Just a reminder that the above series is the Old one. The New CII Series has the base year of 2001 and is detailed earlier in the post.

And that is how the Cost Inflation Index (CII) helps bring down your tax liability on LTCG considerably: by adjusting the purchase/investment amount against the CII value of the relevant financial years of purchase and sale.

If you are a mutual fund investor, then the Cost Inflation Index can help lower your tax obligations as well (as seen in the first example).

Within the mutual fund space, Debt mutual funds are increasingly becoming popular among investors looking for an alternative to bank fixed deposits.

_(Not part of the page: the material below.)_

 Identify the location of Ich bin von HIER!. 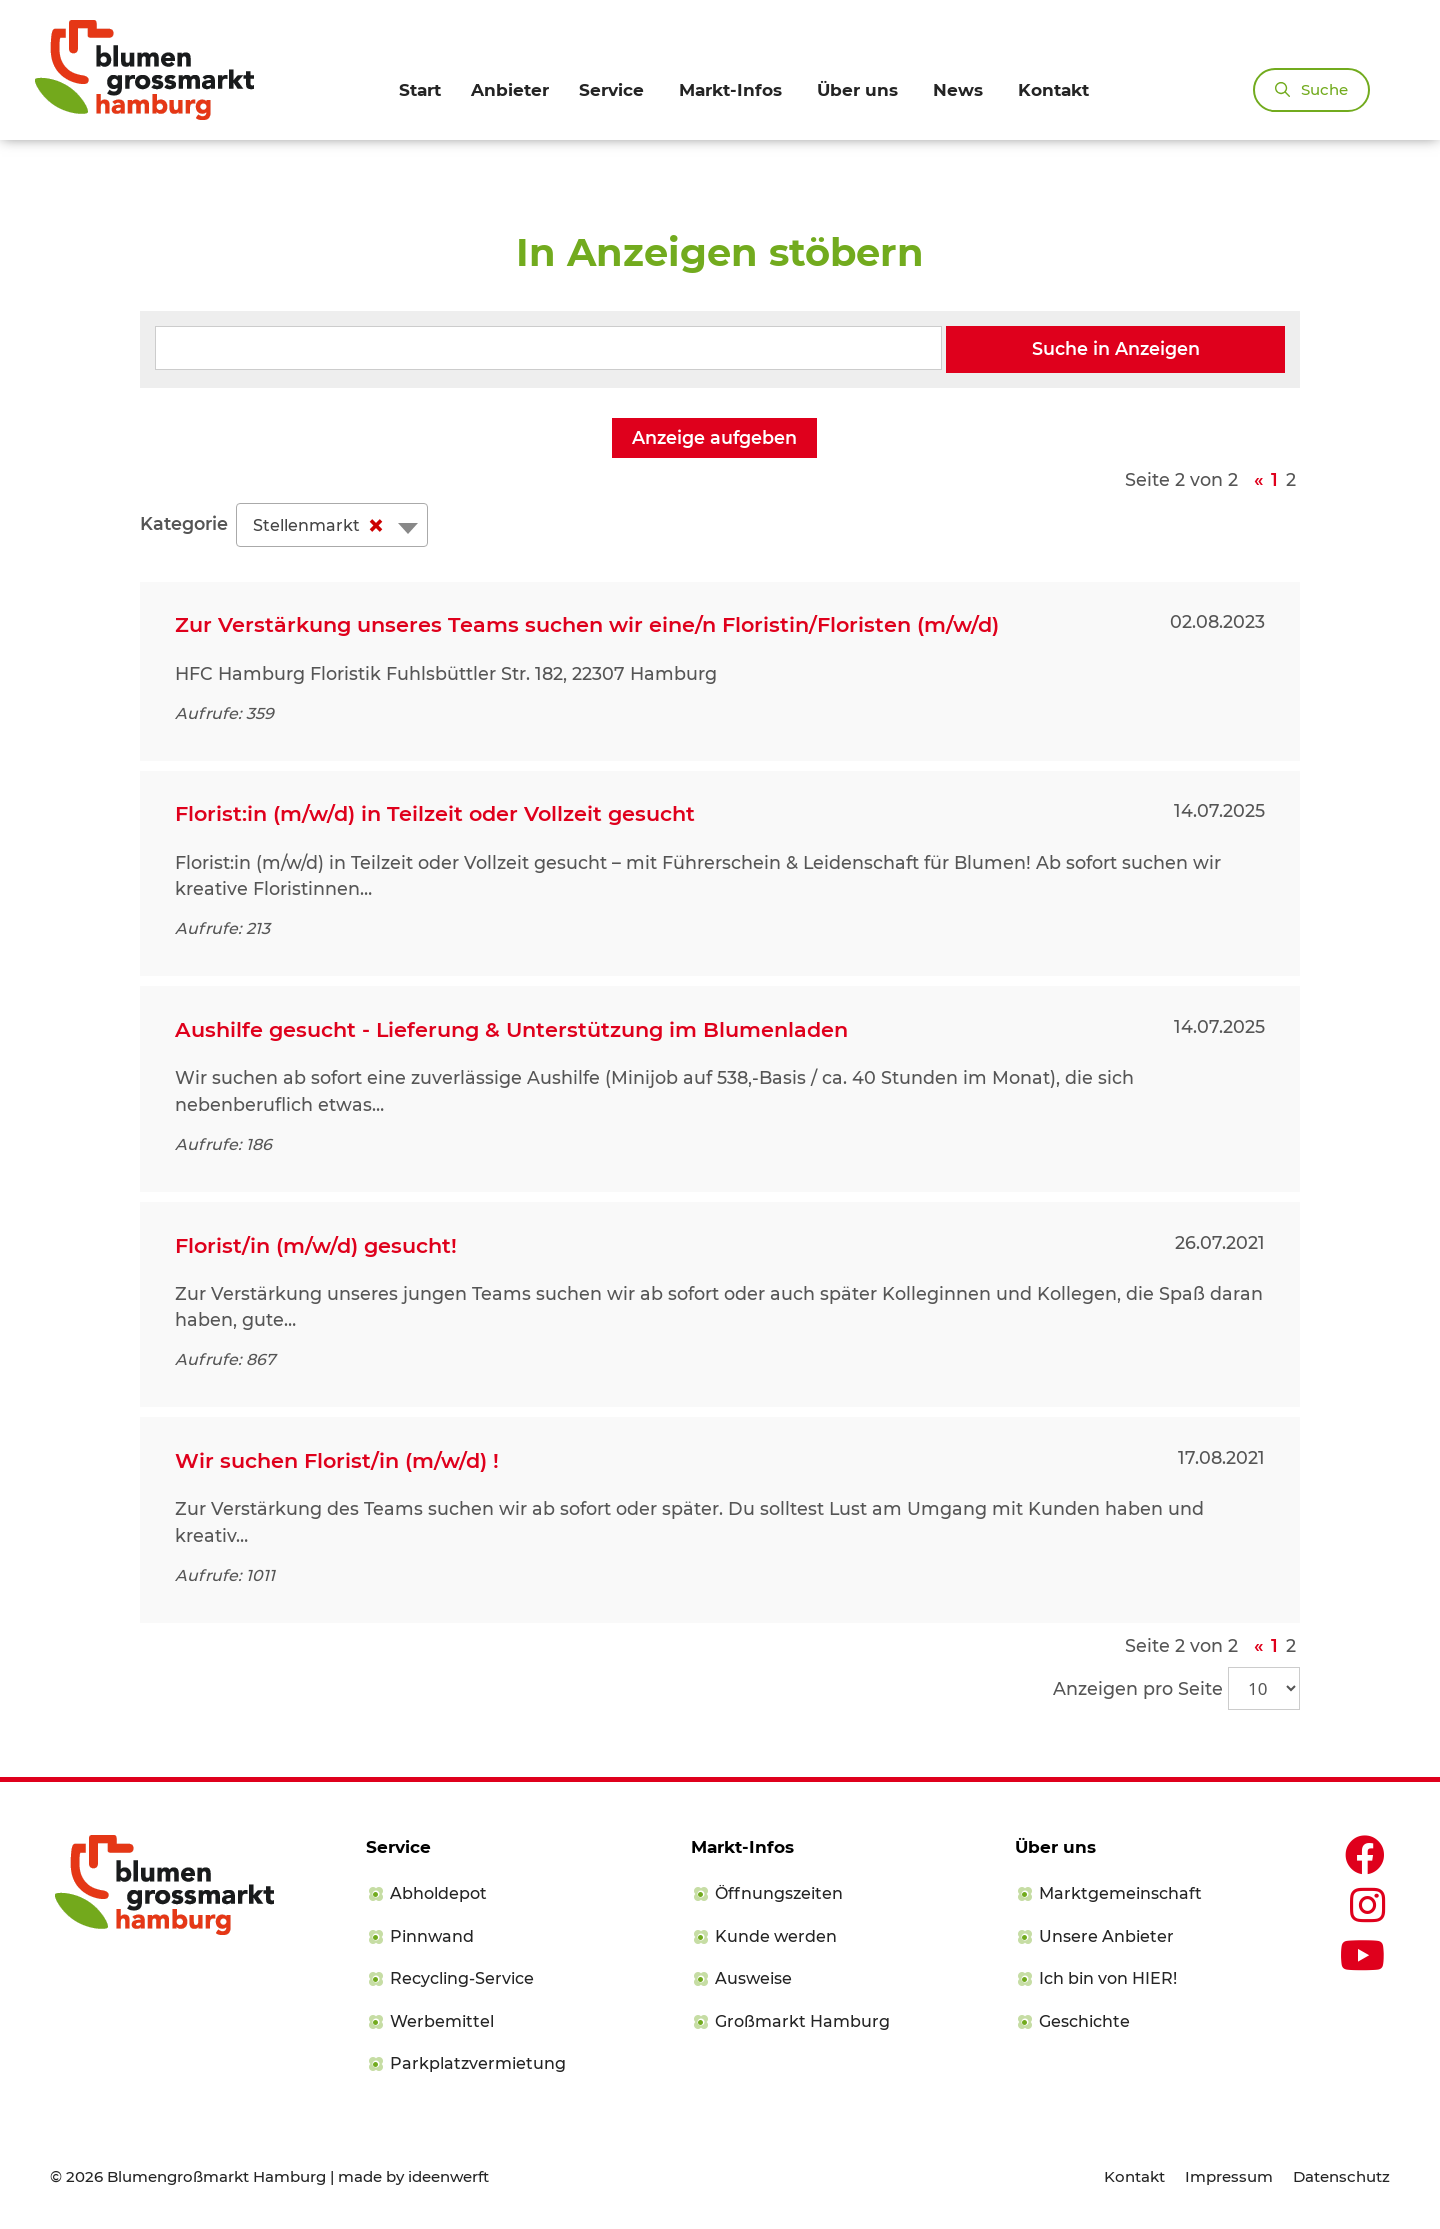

And due to the availability of indexation benefit for capital gains on debt funds, increasingly the debt funds are gaining over fixed deposits as the impact of tax on debt funds (after 3 years) is much less than when compared to bank FDs which are taxed as per the individual’s marginal tax slab (read more about Fixed deposit interest taxation).

So hopefully, you are now clear about how indexation benefit is derived from the Cost Inflation Index (CII) to calculate the LTCG tax on debt funds and other capital assets in India.

The latest CII number is 348 for FY 2023-24 in India and the CII number is 331 for FY 2022-23 in India.